## [TASK OBJECTIVE]
The entries below contain pictures. Retype everything except those pictures, exactly as given.

## [DATA SUPPLIED]
'''
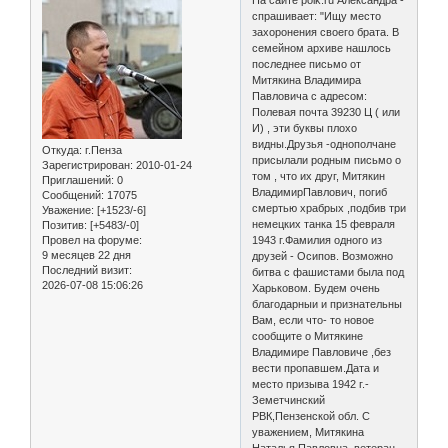
спрашивает: "Ищу место
захоронения своего брата. В
семейном архиве нашлось
последнее письмо от
Митякина Владимира
Павловича с адресом:
Полевая почта 39230 Ц ( или
И) , эти буквы плохо
видны.Друзья -однополчане
Откуда:
г.Пенза
присылали родным письмо о
Зарегистрирован
: 2010-01-24
том , что их друг, Митякин
Приглашений:
0
ВладимирПавлович, погиб
Сообщений:
17075
смертью храбрых ,подбив три
Уважение:
[+1523/-6]
немецких танка 15 февраля
Позитив:
[+5483/-0]
Провел на форуме:
1943 г.Фамилия одного из
9 месяцев 22 дня
друзей - Осипов. Возможно
Последний визит:
битва с фашистами была под
2026-07-08 15:06:26
Харьковом. Будем очень
благодарныи и признательны
Вам, если что- то новое
сообщите о Митякине
Владимире Павловиче ,без
вести пропавшем.Дата и
место призыва 1942 г.-
Земетчинский
РВК,Пензенской обл. С
уважением, Митякина
Наталья Павловна, ветеран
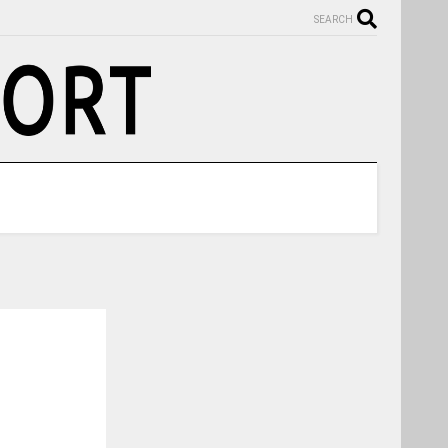
SEARCH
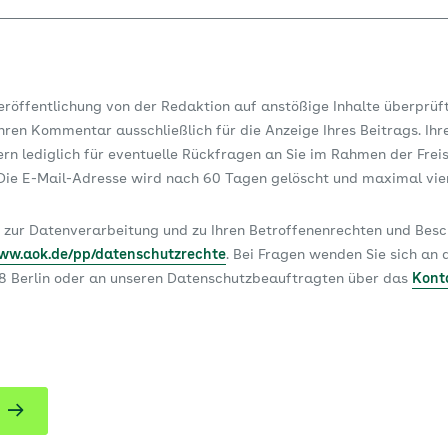
Veröffentlichung von der Redaktion auf anstößige Inhalte überprüf
ren Kommentar ausschließlich für die Anzeige Ihres Beitrags. Ihr
dern lediglich für eventuelle Rückfragen an Sie im Rahmen der Frei
ie E-Mail-Adresse wird nach 60 Tagen gelöscht und maximal vi
 zur Datenverarbeitung und zu Ihren Betroffenenrechten und Be
www.aok.de/pp/datenschutzrechte
. Bei Fragen wenden Sie sich a
78 Berlin oder an unseren Datenschutzbeauftragten über das
Kont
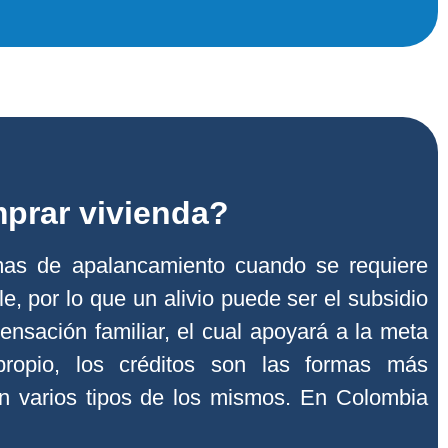
prar vivienda?
rmas de apalancamiento cuando se requiere
, por lo que un alivio puede ser el subsidio
ensación familiar, el cual apoyará a la meta
ropio, los créditos son las formas más
n varios tipos de los mismos. En Colombia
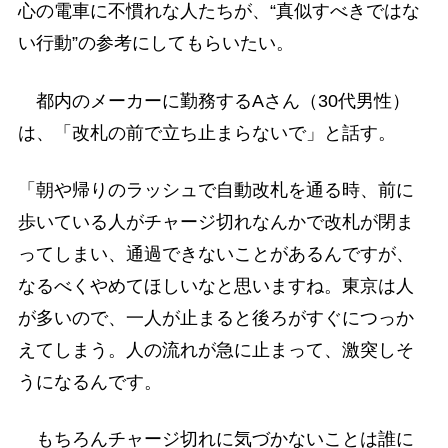
心の電車に不慣れな人たちが、“真似すべきではな
い行動”の参考にしてもらいたい。
都内のメーカーに勤務するAさん（30代男性）
は、「改札の前で立ち止まらないで」と話す。
「朝や帰りのラッシュで自動改札を通る時、前に
歩いている人がチャージ切れなんかで改札が閉ま
ってしまい、通過できないことがあるんですが、
なるべくやめてほしいなと思いますね。東京は人
が多いので、一人が止まると後ろがすぐにつっか
えてしまう。人の流れが急に止まって、激突しそ
うになるんです。
もちろんチャージ切れに気づかないことは誰に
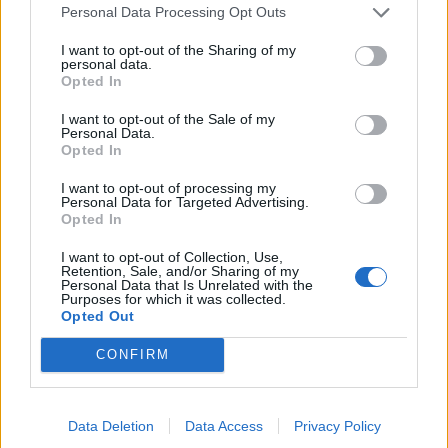
Personal Data Processing Opt Outs
Media: Με ενίσχυση 8 εκατ. ευρώ σε 451 επιχειρήσεις ξεκίνησε το
I want to opt-out of the Sharing of my
πρόγραμμα στήριξης- Κάλυψη εισφορών ΕΔΟΕΑΠ
personal data.
Opted In
I want to opt-out of the Sale of my
Personal Data.
Η Toyota φέρνει νέα γενιά
Σε κινεζική… πολιορκία η
Opted In
μπαταριών για τα υβριδικά της
ευρωπαϊκή
αυτοκινητοβιομηχανία
I want to opt-out of processing my
Personal Data for Targeted Advertising.
Opted In
Νέο Audi A2 e-tron με στόχο την κορυφή της αποδοτικότητας
I want to opt-out of Collection, Use,
Retention, Sale, and/or Sharing of my
Personal Data that Is Unrelated with the
Purposes for which it was collected.
Opted Out
Σασλόγλου: «Ξεχνάμε ό,τι έγινε
Εθνική Κορασίδων: Νίκησε με
και προχωράμε»
74-65 τη Δανία και παίζει
CONFIRM
ημιτελικό με τη Νορβηγία
Data Deletion
Data Access
Privacy Policy
Ελληνική Αναπτυξιακή Τράπεζα: Με «προίκα» 2 δισ. ευρώ ανοίγει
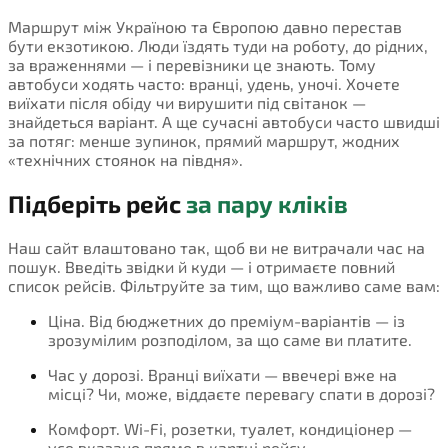
Маршрут між Україною та Європою давно перестав
бути екзотикою. Люди їздять туди на роботу, до рідних,
за враженнями — і перевізники це знають. Тому
автобуси ходять часто: вранці, удень, уночі. Хочете
виїхати після обіду чи вирушити під світанок —
знайдеться варіант. А ще сучасні автобуси часто швидші
за потяг: менше зупинок, прямий маршрут, жодних
«технічних стоянок на півдня».
Підберіть рейс
за пару кліків
Наш сайт влаштовано так, щоб ви не витрачали час на
пошук. Введіть звідки й куди — і отримаєте повний
список рейсів. Фільтруйте за тим, що важливо саме вам:
Ціна. Від бюджетних до преміум-варіантів — із
зрозумілим розподілом, за що саме ви платите.
Час у дорозі. Вранці виїхати — ввечері вже на
місці? Чи, може, віддаєте перевагу спати в дорозі?
Комфорт. Wi-Fi, розетки, туалет, кондиціонер —
усе вказано прямо в картці рейсу.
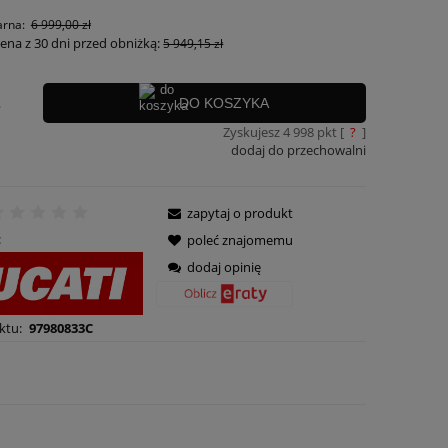
arna:
6 999,00 zł
cena z 30 dni przed obniżką:
5 949,15 zł
.
DO KOSZYKA
Zyskujesz
4 998
pkt [
?
]
dodaj do przechowalni
zapytaj o produkt
:
poleć znajomemu
dodaj opinię
ktu:
97980833C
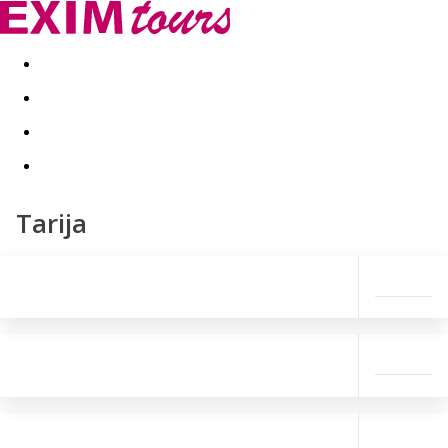
Akční nabídky
Last minute
First minute - Exotika a zim
Tarija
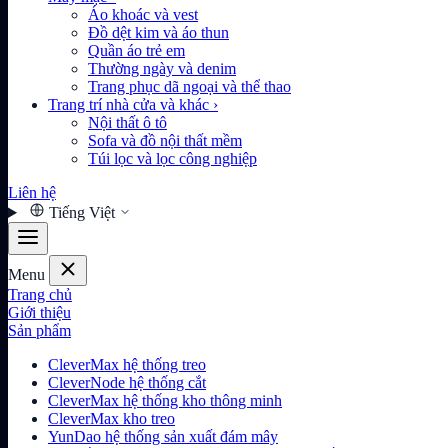
Áo khoác và vest
Đồ dệt kim và áo thun
Quần áo trẻ em
Thường ngày và denim
Trang phục dã ngoại và thể thao
Trang trí nhà cửa và khác
›
Nội thất ô tô
Sofa và đồ nội thất mềm
Túi lọc và lọc công nghiệp
Liên hệ
Tiếng Việt
Menu
Trang chủ
Giới thiệu
Sản phẩm
CleverMax hệ thống treo
CleverNode hệ thống cắt
CleverMax hệ thống kho thông minh
CleverMax kho treo
YunDao hệ thống sản xuất đám mây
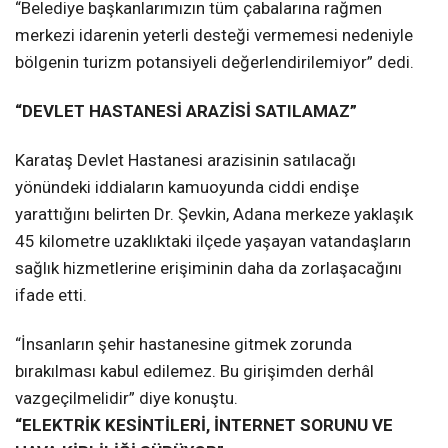
“Belediye başkanlarımızın tüm çabalarına rağmen
merkezi idarenin yeterli desteği vermemesi nedeniyle
bölgenin turizm potansiyeli değerlendirilemiyor” dedi.
“DEVLET HASTANESİ ARAZİSİ SATILAMAZ”
Karataş Devlet Hastanesi arazisinin satılacağı
yönündeki iddiaların kamuoyunda ciddi endişe
yarattığını belirten Dr. Şevkin, Adana merkeze yaklaşık
45 kilometre uzaklıktaki ilçede yaşayan vatandaşların
sağlık hizmetlerine erişiminin daha da zorlaşacağını
ifade etti.
“İnsanların şehir hastanesine gitmek zorunda
bırakılması kabul edilemez. Bu girişimden derhâl
vazgeçilmelidir” diye konuştu.
“ELEKTRİK KESİNTİLERİ, İNTERNET SORUNU VE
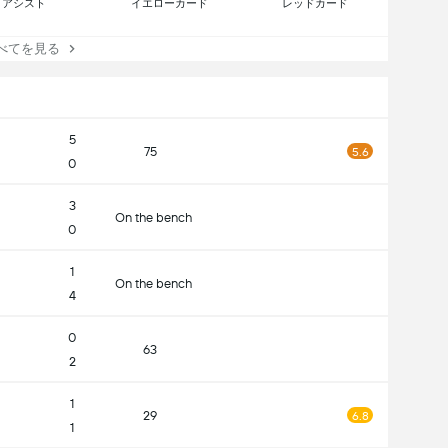
アシスト
イエローカード
レッドカード
てを見る
5
75
5.6
0
3
On the bench
0
1
On the bench
4
0
63
2
1
29
6.8
1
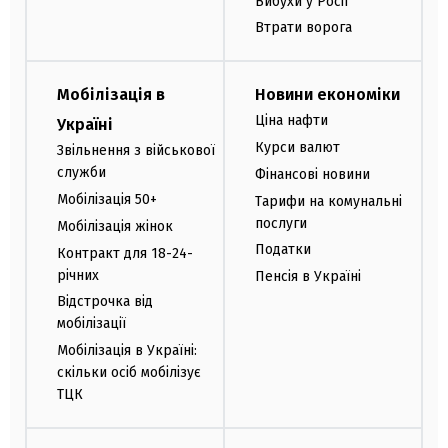
Вибухи у Росії
Втрати ворога
Мобілізація в
Новини економіки
Ціна нафти
Україні
Курси валют
Звільнення з військової
служби
Фінансові новини
Мобілізація 50+
Тарифи на комунальні
послуги
Мобілізація жінок
Податки
Контракт для 18-24-
річних
Пенсія в Україні
Відстрочка від
мобілізації
Мобілізація в Україні:
скільки осіб мобілізує
ТЦК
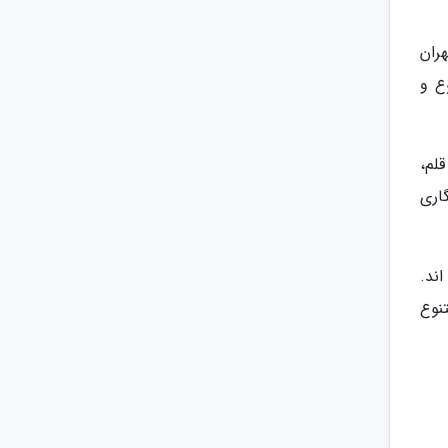
تهران
ع و
لم،
اری
ند.
نوع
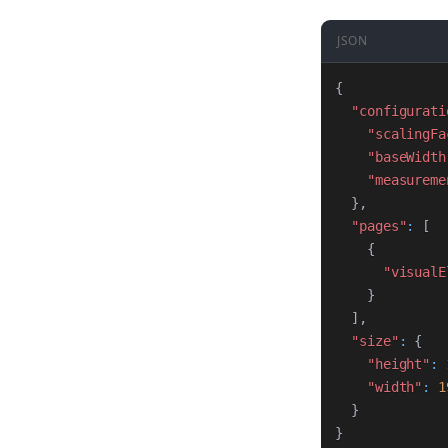
JSON
{
"configurati
"scalingFa
"baseWidth
"measureme
}
,
"pages"
:
[
{
"visualE
}
]
,
"size"
:
{
"height"
:
"width"
:
1
}
}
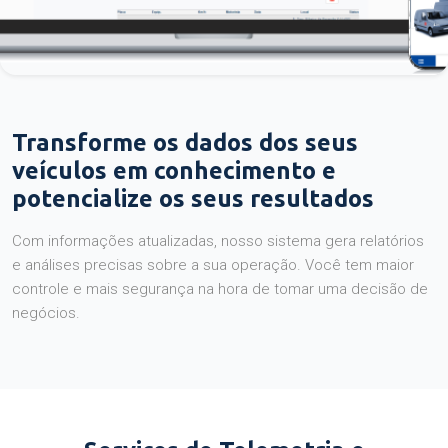
Transforme os dados dos seus
veículos em conhecimento e
potencialize os seus resultados
Com informações atualizadas, nosso sistema gera relatórios
e análises precisas sobre a sua operação. Você tem maior
controle e mais segurança na hora de tomar uma decisão de
negócios.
'''
## [RESPONSE TO THIS TASK]
спрашивает: "Ищу место
захоронения своего брата. В
семейном архиве нашлось
последнее письмо от
Митякина Владимира
Павловича с адресом:
Полевая почта 39230 Ц ( или
И) , эти буквы плохо
видны.Друзья -однополчане
Откуда:
г.Пенза
присылали родным письмо о
Зарегистрирован
: 2010-01-24
том , что их друг, Митякин
Приглашений:
0
ВладимирПавлович, погиб
Сообщений:
17075
смертью храбрых ,подбив три
Уважение:
[+1523/-6]
немецких танка 15 февраля
Позитив:
[+5483/-0]
Провел на форуме:
1943 г.Фамилия одного из
9 месяцев 22 дня
друзей - Осипов. Возможно
Последний визит:
битва с фашистами была под
2026-07-08 15:06:26
Харьковом. Будем очень
благодарныи и признательны
Вам, если что- то новое
сообщите о Митякине
Владимире Павловиче ,без
вести пропавшем.Дата и
место призыва 1942 г.-
Земетчинский
РВК,Пензенской обл. С
уважением, Митякина
Наталья Павловна, ветеран
SEARCH
Veröffentlichung von der Redaktion auf anstößige Inhalte überprüf
ren Kommentar ausschließlich für die Anzeige Ihres Beitrags. Ihr
dern lediglich für eventuelle Rückfragen an Sie im Rahmen der Frei
ie E-Mail-Adresse wird nach 60 Tagen gelöscht und maximal vi
 zur Datenverarbeitung und zu Ihren Betroffenenrechten und Be
www.aok.de/pp/datenschutzrechte
. Bei Fragen wenden Sie sich a
78 Berlin oder an unseren Datenschutzbeauftragten über das
Kont
prar vivienda?
rmas de apalancamiento cuando se requiere
, por lo que un alivio puede ser el subsidio
ensación familiar, el cual apoyará a la meta
ropio, los créditos son las formas más
n varios tipos de los mismos. En Colombia
心の電車に不慣れな人たちが、“真似すべきではな
い行動”の参考にしてもらいたい。
都内のメーカーに勤務するAさん（30代男性）
は、「改札の前で立ち止まらないで」と話す。
「朝や帰りのラッシュで自動改札を通る時、前に
歩いている人がチャージ切れなんかで改札が閉ま
ってしまい、通過できないことがあるんですが、
なるべくやめてほしいなと思いますね。東京は人
が多いので、一人が止まると後ろがすぐにつっか
えてしまう。人の流れが急に止まって、激突しそ
うになるんです。
もちろんチャージ切れに気づかないことは誰に
Personal Data Processing Opt Outs
Media: Με ενίσχυση 8 εκατ. ευρώ σε 451 επιχειρήσεις ξεκίνησε το
I want to opt-out of the Sharing of my
πρόγραμμα στήριξης- Κάλυψη εισφορών ΕΔΟΕΑΠ
personal data.
Opted In
I want to opt-out of the Sale of my
Personal Data.
Η Toyota φέρνει νέα γενιά
Σε κινεζική… πολιορκία η
Opted In
μπαταριών για τα υβριδικά της
ευρωπαϊκή
αυτοκινητοβιομηχανία
I want to opt-out of processing my
Personal Data for Targeted Advertising.
Opted In
Νέο Audi A2 e-tron με στόχο την κορυφή της αποδοτικότητας
I want to opt-out of Collection, Use,
Retention, Sale, and/or Sharing of my
Personal Data that Is Unrelated with the
Purposes for which it was collected.
Opted Out
Σασλόγλου: «Ξεχνάμε ό,τι έγινε
Εθνική Κορασίδων: Νίκησε με
και προχωράμε»
74-65 τη Δανία και παίζει
CONFIRM
ημιτελικό με τη Νορβηγία
Data Deletion
Data Access
Privacy Policy
Ελληνική Αναπτυξιακή Τράπεζα: Με «προίκα» 2 δισ. ευρώ ανοίγει
Маршрут між Україною та Європою давно перестав
бути екзотикою. Люди їздять туди на роботу, до рідних,
за враженнями — і перевізники це знають. Тому
автобуси ходять часто: вранці, удень, уночі. Хочете
виїхати після обіду чи вирушити під світанок —
знайдеться варіант. А ще сучасні автобуси часто швидші
за потяг: менше зупинок, прямий маршрут, жодних
«технічних стоянок на півдня».
Підберіть рейс
за пару кліків
Наш сайт влаштовано так, щоб ви не витрачали час на
пошук. Введіть звідки й куди — і отримаєте повний
список рейсів. Фільтруйте за тим, що важливо саме вам:
Ціна. Від бюджетних до преміум-варіантів — із
зрозумілим розподілом, за що саме ви платите.
Час у дорозі. Вранці виїхати — ввечері вже на
місці? Чи, може, віддаєте перевагу спати в дорозі?
Комфорт. Wi-Fi, розетки, туалет, кондиціонер —
усе вказано прямо в картці рейсу.
arna:
6 999,00 zł
cena z 30 dni przed obniżką:
5 949,15 zł
.
DO KOSZYKA
Zyskujesz
4 998
pkt [
?
]
dodaj do przechowalni
zapytaj o produkt
:
poleć znajomemu
dodaj opinię
ktu:
97980833C
Akční nabídky
Last minute
First minute - Exotika a zim
Tarija
Áo khoác và vest
Đồ dệt kim và áo thun
Quần áo trẻ em
Thường ngày và denim
Trang phục dã ngoại và thể thao
Trang trí nhà cửa và khác
›
Nội thất ô tô
Sofa và đồ nội thất mềm
Túi lọc và lọc công nghiệp
Liên hệ
Tiếng Việt
Menu
Trang chủ
Giới thiệu
Sản phẩm
CleverMax hệ thống treo
CleverNode hệ thống cắt
CleverMax hệ thống kho thông minh
CleverMax kho treo
YunDao hệ thống sản xuất đám mây
“Belediye başkanlarımızın tüm çabalarına rağmen
merkezi idarenin yeterli desteği vermemesi nedeniyle
bölgenin turizm potansiyeli değerlendirilemiyor” dedi.
“DEVLET HASTANESİ ARAZİSİ SATILAMAZ”
Karataş Devlet Hastanesi arazisinin satılacağı
yönündeki iddiaların kamuoyunda ciddi endişe
yarattığını belirten Dr. Şevkin, Adana merkeze yaklaşık
45 kilometre uzaklıktaki ilçede yaşayan vatandaşların
sağlık hizmetlerine erişiminin daha da zorlaşacağını
ifade etti.
“İnsanların şehir hastanesine gitmek zorunda
bırakılması kabul edilemez. Bu girişimden derhâl
vazgeçilmelidir” diye konuştu.
“ELEKTRİK KESİNTİLERİ, İNTERNET SORUNU VE
アシスト
イエローカード
レッドカード
てを見る
5
75
5.6
0
3
On the bench
0
1
On the bench
4
0
63
2
1
29
6.8
1
Вибухи у Росії
Втрати ворога
Мобілізація в
Новини економіки
Ціна нафти
Україні
Курси валют
Звільнення з військової
служби
Фінансові новини
Мобілізація 50+
Тарифи на комунальні
послуги
Мобілізація жінок
Податки
Контракт для 18-24-
річних
Пенсія в Україні
Відстрочка від
мобілізації
Мобілізація в Україні:
скільки осіб мобілізує
ТЦК
تهران
ع و
لم،
اری
ند.
نوع
JSON
{
"configurati
"scalingFa
"baseWidth
"measureme
}
,
"pages"
:
[
{
"visualE
}
]
,
"size"
:
{
"height"
:
"width"
:
1
}
}
Transforme os dados dos seus
veículos em conhecimento e
potencialize os seus resultados
Com informações atualizadas, nosso sistema gera relatórios
e análises precisas sobre a sua operação. Você tem maior
controle e mais segurança na hora de tomar uma decisão de
negócios.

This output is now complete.